(Records drawn from a dataset)
○ ○ ○
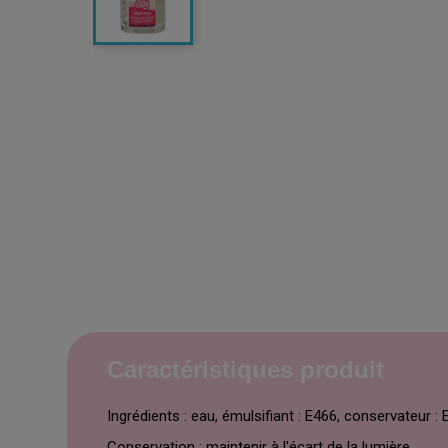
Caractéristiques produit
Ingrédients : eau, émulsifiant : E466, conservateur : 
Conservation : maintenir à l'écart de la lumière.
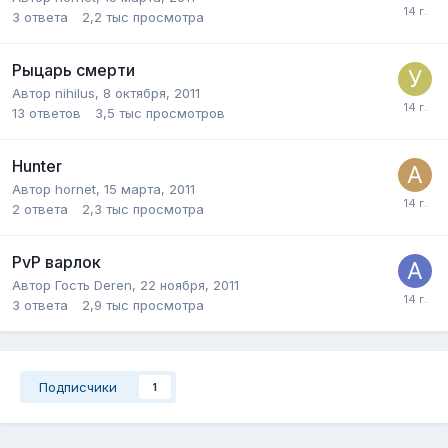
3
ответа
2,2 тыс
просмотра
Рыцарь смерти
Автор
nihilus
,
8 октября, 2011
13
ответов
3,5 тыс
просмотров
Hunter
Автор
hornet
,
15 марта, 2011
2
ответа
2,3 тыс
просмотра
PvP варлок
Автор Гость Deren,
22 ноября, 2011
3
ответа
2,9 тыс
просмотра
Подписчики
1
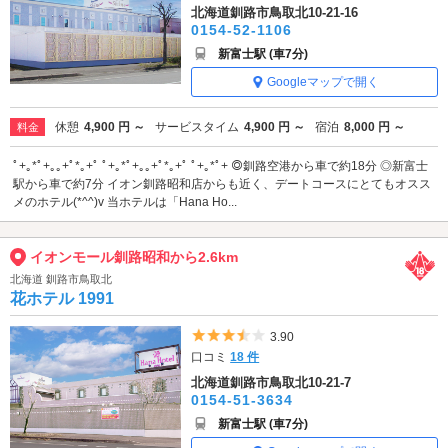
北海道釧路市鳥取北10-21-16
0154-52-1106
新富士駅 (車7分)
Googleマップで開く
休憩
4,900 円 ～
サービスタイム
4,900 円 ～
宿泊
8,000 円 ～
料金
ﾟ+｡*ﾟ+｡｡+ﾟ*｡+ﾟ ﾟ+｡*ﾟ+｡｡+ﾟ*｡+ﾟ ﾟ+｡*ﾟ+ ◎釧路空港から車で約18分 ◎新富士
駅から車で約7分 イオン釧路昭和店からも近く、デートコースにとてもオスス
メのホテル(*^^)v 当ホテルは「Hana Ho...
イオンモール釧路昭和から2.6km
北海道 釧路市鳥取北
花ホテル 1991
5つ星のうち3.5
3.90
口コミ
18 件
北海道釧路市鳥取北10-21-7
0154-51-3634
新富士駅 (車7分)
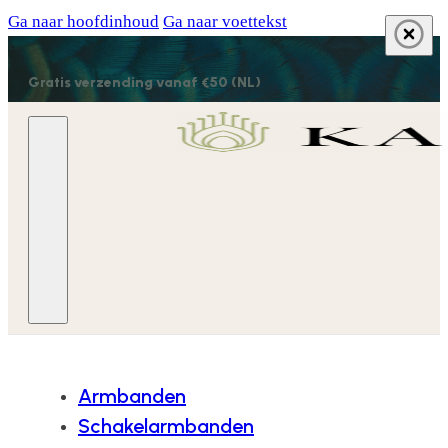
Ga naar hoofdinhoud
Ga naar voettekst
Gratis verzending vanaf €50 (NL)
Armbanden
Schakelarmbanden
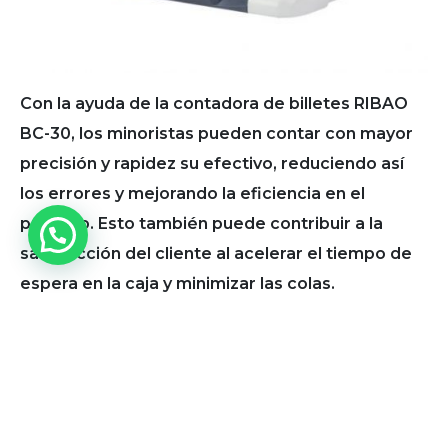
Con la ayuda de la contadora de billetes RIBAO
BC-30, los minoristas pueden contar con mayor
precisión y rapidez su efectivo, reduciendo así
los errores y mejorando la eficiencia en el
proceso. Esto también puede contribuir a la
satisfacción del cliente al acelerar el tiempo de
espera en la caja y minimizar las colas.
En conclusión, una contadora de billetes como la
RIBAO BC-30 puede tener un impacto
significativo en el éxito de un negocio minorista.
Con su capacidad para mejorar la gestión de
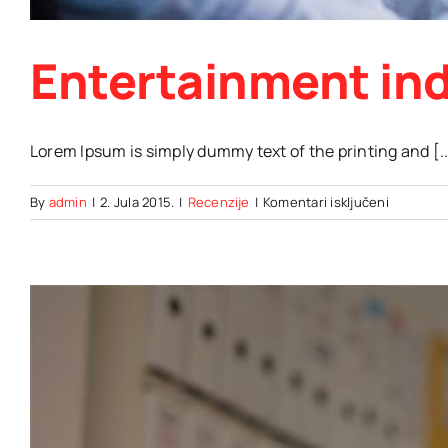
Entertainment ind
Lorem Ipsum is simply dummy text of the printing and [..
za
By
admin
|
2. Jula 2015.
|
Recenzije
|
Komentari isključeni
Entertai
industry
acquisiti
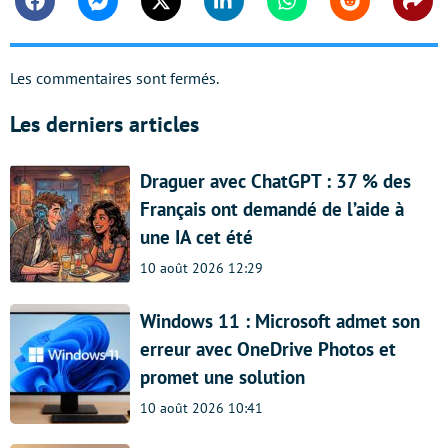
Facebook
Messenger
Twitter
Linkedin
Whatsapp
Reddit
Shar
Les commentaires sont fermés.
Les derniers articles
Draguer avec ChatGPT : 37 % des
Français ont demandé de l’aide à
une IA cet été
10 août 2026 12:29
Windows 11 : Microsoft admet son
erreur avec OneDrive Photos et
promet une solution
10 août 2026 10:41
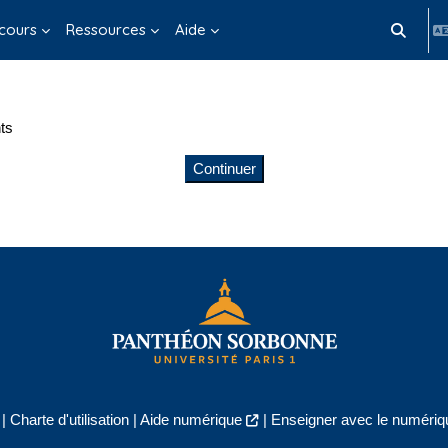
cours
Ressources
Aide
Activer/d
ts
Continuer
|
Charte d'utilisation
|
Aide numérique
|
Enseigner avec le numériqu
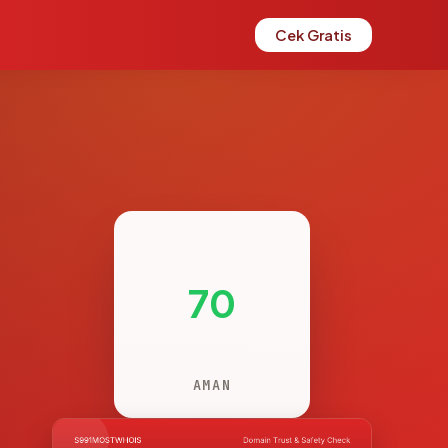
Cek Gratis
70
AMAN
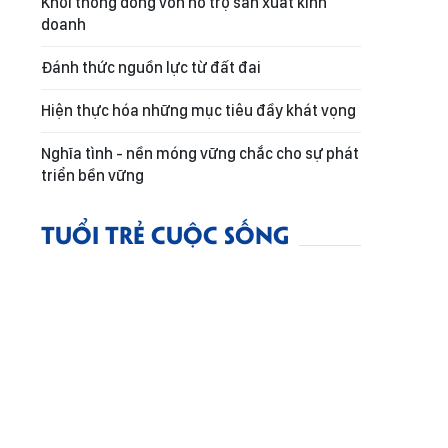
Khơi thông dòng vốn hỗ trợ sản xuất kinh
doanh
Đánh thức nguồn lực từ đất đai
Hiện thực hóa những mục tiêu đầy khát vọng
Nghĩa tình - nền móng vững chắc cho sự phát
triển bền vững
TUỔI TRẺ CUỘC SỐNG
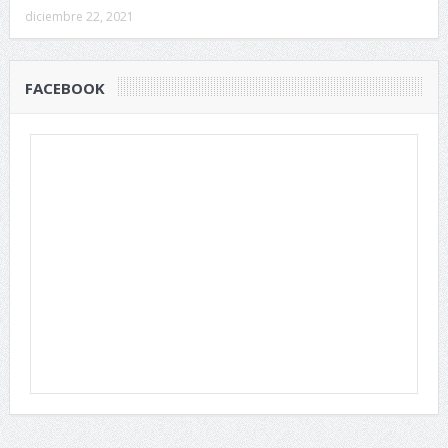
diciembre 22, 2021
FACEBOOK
○ ○ ○
- EXERCISE: Leaving out the pictures, output each line above exactly as it is.

- RESPONSE TO THE TASK:
Caractéristiques produit
Ingrédients : eau, émulsifiant : E466, conservateur : 
Conservation : maintenir à l'écart de la lumière.
3
ответа
2,2 тыс
просмотра
Рыцарь смерти
Автор
nihilus
,
8 октября, 2011
13
ответов
3,5 тыс
просмотров
Hunter
Автор
hornet
,
15 марта, 2011
2
ответа
2,3 тыс
просмотра
PvP варлок
Автор Гость Deren,
22 ноября, 2011
3
ответа
2,9 тыс
просмотра
Подписчики
1
北海道釧路市鳥取北10-21-16
0154-52-1106
新富士駅 (車7分)
Googleマップで開く
休憩
4,900 円 ～
サービスタイム
4,900 円 ～
宿泊
8,000 円 ～
料金
ﾟ+｡*ﾟ+｡｡+ﾟ*｡+ﾟ ﾟ+｡*ﾟ+｡｡+ﾟ*｡+ﾟ ﾟ+｡*ﾟ+ ◎釧路空港から車で約18分 ◎新富士
駅から車で約7分 イオン釧路昭和店からも近く、デートコースにとてもオスス
メのホテル(*^^)v 当ホテルは「Hana Ho...
イオンモール釧路昭和から2.6km
北海道 釧路市鳥取北
花ホテル 1991
5つ星のうち3.5
3.90
口コミ
18 件
北海道釧路市鳥取北10-21-7
0154-51-3634
新富士駅 (車7分)
Ga naar hoofdinhoud
Ga naar voettekst
Gratis verzending vanaf €50 (NL)
Armbanden
Schakelarmbanden
Con la ayuda de la contadora de billetes RIBAO
BC-30, los minoristas pueden contar con mayor
precisión y rapidez su efectivo, reduciendo así
los errores y mejorando la eficiencia en el
proceso. Esto también puede contribuir a la
satisfacción del cliente al acelerar el tiempo de
espera en la caja y minimizar las colas.
En conclusión, una contadora de billetes como la
RIBAO BC-30 puede tener un impacto
significativo en el éxito de un negocio minorista.
Con su capacidad para mejorar la gestión de
Entertainment ind
Lorem Ipsum is simply dummy text of the printing and [..
za
By
admin
|
2. Jula 2015.
|
Recenzije
|
Komentari isključeni
Entertai
industry
acquisiti
Facebook
Messenger
Twitter
Linkedin
Whatsapp
Reddit
Shar
Les commentaires sont fermés.
Les derniers articles
Draguer avec ChatGPT : 37 % des
Français ont demandé de l’aide à
une IA cet été
10 août 2026 12:29
Windows 11 : Microsoft admet son
erreur avec OneDrive Photos et
promet une solution
10 août 2026 10:41
cours
Ressources
Aide
Activer/d
ts
Continuer
|
Charte d'utilisation
|
Aide numérique
|
Enseigner avec le numériqu
Cek Gratis
70
AMAN
Khơi thông dòng vốn hỗ trợ sản xuất kinh
doanh
Đánh thức nguồn lực từ đất đai
Hiện thực hóa những mục tiêu đầy khát vọng
Nghĩa tình - nền móng vững chắc cho sự phát
triển bền vững
TUỔI TRẺ CUỘC SỐNG
diciembre 22, 2021
FACEBOOK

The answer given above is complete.